# My New Find - 90g acrylic hex



## gklaw (May 31, 2010)

Well Rick's contest lured me to restart a 120g where the the 150g was.

Found this 90g acrylic hex on CL I cannot turn down. Measure 30 across and 36" tall. Most likely turn that into a fancy goldfish tank (or maybe discus) with some custom woodwork over the 100g sump. The stand is actually quite well build with solid oak.


----------



## djamm (Sep 25, 2010)

what a great looking score!!!


----------



## Claudia (Apr 21, 2010)

Nice find


----------



## lotus (Apr 22, 2010)

Very nice tank! What about turning it into a SW tank...it would look awesome and u can't have too many SW tanks


----------



## gklaw (May 31, 2010)

Maintenance on a 36" deep acrylic column is near impossible. Has to be a low light low maintenance set-up


----------



## Ra's al Ghul (Apr 28, 2010)

I think I would put Angels or Discus.


----------



## neven (May 15, 2010)

lol gordon, where will you put this one? will the acrylic pillar be moved for it? great find by the way


----------



## gklaw (May 31, 2010)

neven said:


> lol gordon, where will you put this one? will the acrylic pillar be moved for it? great find by the way


The pillar has not been made yet - may never be :lol: It will go where my 150 discus used to be down at the bottom of the stair.


----------



## AWW (Apr 22, 2010)

wow! Thats the biggest hex i have ever seen! Looks great


----------



## rich16 (Mar 25, 2011)

Wow, what a pickup. Is that custom made? Love to see what you end up doing with it!


----------



## gklaw (May 31, 2010)

rich16 said:


> Wow, what a pickup. Is that custom made? Love to see what you end up doing with it!
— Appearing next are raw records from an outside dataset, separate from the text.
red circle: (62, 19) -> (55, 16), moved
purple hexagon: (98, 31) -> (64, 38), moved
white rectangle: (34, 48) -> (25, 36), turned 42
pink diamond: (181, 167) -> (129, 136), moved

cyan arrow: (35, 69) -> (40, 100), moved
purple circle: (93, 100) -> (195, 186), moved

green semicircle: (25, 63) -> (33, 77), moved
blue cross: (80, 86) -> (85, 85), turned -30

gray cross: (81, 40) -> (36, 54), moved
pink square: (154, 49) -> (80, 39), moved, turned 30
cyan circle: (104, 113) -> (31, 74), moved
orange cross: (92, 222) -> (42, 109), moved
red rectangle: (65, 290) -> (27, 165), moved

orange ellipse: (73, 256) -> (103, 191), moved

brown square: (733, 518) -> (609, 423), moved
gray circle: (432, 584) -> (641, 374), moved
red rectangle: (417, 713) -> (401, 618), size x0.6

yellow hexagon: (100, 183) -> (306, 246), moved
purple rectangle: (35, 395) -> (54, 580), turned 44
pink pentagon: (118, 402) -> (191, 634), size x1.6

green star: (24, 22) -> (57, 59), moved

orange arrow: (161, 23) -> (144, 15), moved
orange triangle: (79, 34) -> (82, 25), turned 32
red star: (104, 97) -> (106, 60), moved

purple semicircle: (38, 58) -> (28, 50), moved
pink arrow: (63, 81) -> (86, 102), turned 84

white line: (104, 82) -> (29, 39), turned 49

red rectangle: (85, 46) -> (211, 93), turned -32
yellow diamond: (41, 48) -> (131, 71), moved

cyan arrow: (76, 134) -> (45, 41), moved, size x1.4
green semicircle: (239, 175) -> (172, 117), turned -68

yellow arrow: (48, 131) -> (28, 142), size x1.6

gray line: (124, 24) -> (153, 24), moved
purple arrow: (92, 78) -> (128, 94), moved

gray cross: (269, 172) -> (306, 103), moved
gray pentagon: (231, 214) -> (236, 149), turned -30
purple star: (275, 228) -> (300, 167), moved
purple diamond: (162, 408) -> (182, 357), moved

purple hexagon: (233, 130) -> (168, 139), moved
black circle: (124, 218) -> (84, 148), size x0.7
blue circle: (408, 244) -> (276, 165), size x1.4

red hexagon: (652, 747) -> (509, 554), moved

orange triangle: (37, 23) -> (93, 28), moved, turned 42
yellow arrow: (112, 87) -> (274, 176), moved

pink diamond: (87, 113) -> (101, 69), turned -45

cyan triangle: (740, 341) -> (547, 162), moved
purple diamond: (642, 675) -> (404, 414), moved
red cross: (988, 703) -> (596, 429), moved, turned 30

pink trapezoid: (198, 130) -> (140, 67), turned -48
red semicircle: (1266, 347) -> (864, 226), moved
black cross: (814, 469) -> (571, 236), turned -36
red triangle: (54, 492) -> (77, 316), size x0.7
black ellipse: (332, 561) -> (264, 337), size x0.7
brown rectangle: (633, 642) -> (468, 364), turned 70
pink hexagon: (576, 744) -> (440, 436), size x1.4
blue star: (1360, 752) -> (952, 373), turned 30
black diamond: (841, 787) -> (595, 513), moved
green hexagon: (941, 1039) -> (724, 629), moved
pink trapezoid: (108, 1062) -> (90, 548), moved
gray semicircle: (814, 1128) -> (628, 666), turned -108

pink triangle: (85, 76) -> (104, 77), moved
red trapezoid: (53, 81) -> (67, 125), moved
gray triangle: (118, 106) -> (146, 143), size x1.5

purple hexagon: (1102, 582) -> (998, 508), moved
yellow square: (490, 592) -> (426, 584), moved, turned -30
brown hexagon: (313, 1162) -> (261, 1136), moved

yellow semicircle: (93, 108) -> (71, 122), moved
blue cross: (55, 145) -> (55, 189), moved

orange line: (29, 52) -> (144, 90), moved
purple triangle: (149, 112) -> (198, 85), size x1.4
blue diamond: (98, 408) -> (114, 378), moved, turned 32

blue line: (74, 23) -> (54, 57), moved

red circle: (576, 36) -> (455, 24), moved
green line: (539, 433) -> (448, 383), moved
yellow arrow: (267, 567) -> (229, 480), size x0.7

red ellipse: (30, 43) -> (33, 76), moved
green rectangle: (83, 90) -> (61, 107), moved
Made by SeaClear. I think you will have to wait 2 - 3 months just of complete the woodwork around it - will post progress.


----------



## crazy72 (Apr 22, 2010)

Very nice. So let me guess, is this #16? 17? 18? :bigsmile:


----------



## gklaw (May 31, 2010)

crazy72 said:


> Very nice. So let me guess, is this #16? 17? 18? :bigsmile:


You are close if you count the empty tanks. No fish yet so does not count.

This is really a wood working project more than anything else


----------



## jay_leask (Apr 22, 2010)

that is a nice looking tank....wow


----------



## jay_leask (Apr 22, 2010)

cant wait to see it set up


----------



## EvanSong (Apr 4, 2012)

I've got this nice looking 90G tank for gold fish. 
Gordon is a very nice guy to deal with. He is knowledgeable,easy going and helpful. Actually I bought 2 tanks from him. The other one is 150G. They both are acrylic. 

I'm happy.


----------



## gsneufeld (Jan 28, 2012)

cool tank, if i were you i would make it a 'blackwater' SA biotope, and put a bunch of angels in there, they're perfect for ''tall'' tanks like that one, and that type of setup wouldn't naturally have any plants anyway except maybe some floating plants which don't need much light...


----------



## Scherb (Feb 10, 2011)

gklaw said:


> Maintenance on a 36" deep acrylic column is near impossible. Has to be a low light low maintenance set-up


Nice score. my brother used to have one quite similar to that. everybody liked the look of it, but he got rid of it cause he said it was to much of a pain in the but to clean. Nice tank, should look sweet when you set it up.


----------



## SeaHorse_Fanatic (Apr 22, 2010)

Oooo, I'm jealous. I forgot all about this tank. It would have looked spectacular set up as a reef tank but my wife would have probably killed me. Good score.


----------